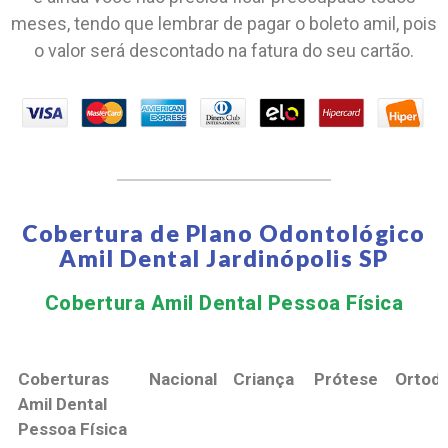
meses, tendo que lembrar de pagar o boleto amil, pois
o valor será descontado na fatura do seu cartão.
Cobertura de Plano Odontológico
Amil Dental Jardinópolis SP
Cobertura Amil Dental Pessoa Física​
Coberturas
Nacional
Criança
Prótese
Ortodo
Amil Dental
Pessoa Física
==
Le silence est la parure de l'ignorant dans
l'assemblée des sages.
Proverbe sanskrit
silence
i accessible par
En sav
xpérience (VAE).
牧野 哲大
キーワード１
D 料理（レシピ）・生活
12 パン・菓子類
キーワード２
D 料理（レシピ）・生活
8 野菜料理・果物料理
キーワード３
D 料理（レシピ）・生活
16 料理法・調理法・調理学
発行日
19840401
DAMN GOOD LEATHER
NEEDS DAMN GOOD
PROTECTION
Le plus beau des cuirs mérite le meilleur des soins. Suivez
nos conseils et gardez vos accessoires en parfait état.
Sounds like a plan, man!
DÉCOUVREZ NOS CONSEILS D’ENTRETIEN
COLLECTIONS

What the task asks: In the material above, locate the line containing "l'assemblée des sages." and the line containing "Le plus beau". Transcribe exactly those two lines and every line between them, and nothing more.

Solution for this exercise:
l'assemblée des sages.
Proverbe sanskrit
silence
i accessible par
En sav
xpérience (VAE).
牧野 哲大
キーワード１
D 料理（レシピ）・生活
12 パン・菓子類
キーワード２
D 料理（レシピ）・生活
8 野菜料理・果物料理
キーワード３
D 料理（レシピ）・生活
16 料理法・調理法・調理学
発行日
19840401
DAMN GOOD LEATHER
NEEDS DAMN GOOD
PROTECTION
Le plus beau des cuirs mérite le meilleur des soins. Suivez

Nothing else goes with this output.